_INSTRUCTIONS TO FOLLOW_: Please provide the entries below again, word for word.

(Collected data)

______

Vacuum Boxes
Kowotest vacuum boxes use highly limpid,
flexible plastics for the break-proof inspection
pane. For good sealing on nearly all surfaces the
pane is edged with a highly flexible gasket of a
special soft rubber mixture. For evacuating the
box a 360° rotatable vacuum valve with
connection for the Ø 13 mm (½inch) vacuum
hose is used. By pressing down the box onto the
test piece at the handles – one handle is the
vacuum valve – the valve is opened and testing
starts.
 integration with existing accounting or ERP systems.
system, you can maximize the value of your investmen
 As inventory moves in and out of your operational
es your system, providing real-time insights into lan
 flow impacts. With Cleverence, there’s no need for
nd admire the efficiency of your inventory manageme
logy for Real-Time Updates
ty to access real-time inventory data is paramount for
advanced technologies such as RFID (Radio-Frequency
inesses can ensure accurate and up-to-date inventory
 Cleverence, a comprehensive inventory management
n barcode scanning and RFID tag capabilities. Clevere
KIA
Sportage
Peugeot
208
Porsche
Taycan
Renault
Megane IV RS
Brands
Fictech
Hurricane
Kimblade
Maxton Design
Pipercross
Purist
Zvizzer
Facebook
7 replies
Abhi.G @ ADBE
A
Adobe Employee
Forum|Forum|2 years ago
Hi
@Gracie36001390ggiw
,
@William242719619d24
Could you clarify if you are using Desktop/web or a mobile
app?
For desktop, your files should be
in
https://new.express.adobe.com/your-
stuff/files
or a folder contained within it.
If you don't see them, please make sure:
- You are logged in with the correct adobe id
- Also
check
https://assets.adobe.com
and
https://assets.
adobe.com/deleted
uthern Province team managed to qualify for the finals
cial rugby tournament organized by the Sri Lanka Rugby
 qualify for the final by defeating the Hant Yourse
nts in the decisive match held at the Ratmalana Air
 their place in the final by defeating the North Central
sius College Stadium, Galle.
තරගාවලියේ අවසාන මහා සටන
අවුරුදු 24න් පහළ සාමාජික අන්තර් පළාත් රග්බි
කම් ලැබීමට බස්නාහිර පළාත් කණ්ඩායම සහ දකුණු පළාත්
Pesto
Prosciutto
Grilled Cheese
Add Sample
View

______

_RESULT_:
Vacuum Boxes
Kowotest vacuum boxes use highly limpid,
flexible plastics for the break-proof inspection
pane. For good sealing on nearly all surfaces the
pane is edged with a highly flexible gasket of a
special soft rubber mixture. For evacuating the
box a 360° rotatable vacuum valve with
connection for the Ø 13 mm (½inch) vacuum
hose is used. By pressing down the box onto the
test piece at the handles – one handle is the
vacuum valve – the valve is opened and testing
starts.
 integration with existing accounting or ERP systems.
system, you can maximize the value of your investmen
 As inventory moves in and out of your operational
es your system, providing real-time insights into lan
 flow impacts. With Cleverence, there’s no need for
nd admire the efficiency of your inventory manageme
logy for Real-Time Updates
ty to access real-time inventory data is paramount for
advanced technologies such as RFID (Radio-Frequency
inesses can ensure accurate and up-to-date inventory
 Cleverence, a comprehensive inventory management
n barcode scanning and RFID tag capabilities. Clevere
KIA
Sportage
Peugeot
208
Porsche
Taycan
Renault
Megane IV RS
Brands
Fictech
Hurricane
Kimblade
Maxton Design
Pipercross
Purist
Zvizzer
Facebook
7 replies
Abhi.G @ ADBE
A
Adobe Employee
Forum|Forum|2 years ago
Hi
@Gracie36001390ggiw
,
@William242719619d24
Could you clarify if you are using Desktop/web or a mobile
app?
For desktop, your files should be
in
https://new.express.adobe.com/your-
stuff/files
or a folder contained within it.
If you don't see them, please make sure:
- You are logged in with the correct adobe id
- Also
check
https://assets.adobe.com
and
https://assets.
adobe.com/deleted
uthern Province team managed to qualify for the finals
cial rugby tournament organized by the Sri Lanka Rugby
 qualify for the final by defeating the Hant Yourse
nts in the decisive match held at the Ratmalana Air
 their place in the final by defeating the North Central
sius College Stadium, Galle.
තරගාවලියේ අවසාන මහා සටන
අවුරුදු 24න් පහළ සාමාජික අන්තර් පළාත් රග්බි
කම් ලැබීමට බස්නාහිර පළාත් කණ්ඩායම සහ දකුණු පළාත්
Pesto
Prosciutto
Grilled Cheese
Add Sample
View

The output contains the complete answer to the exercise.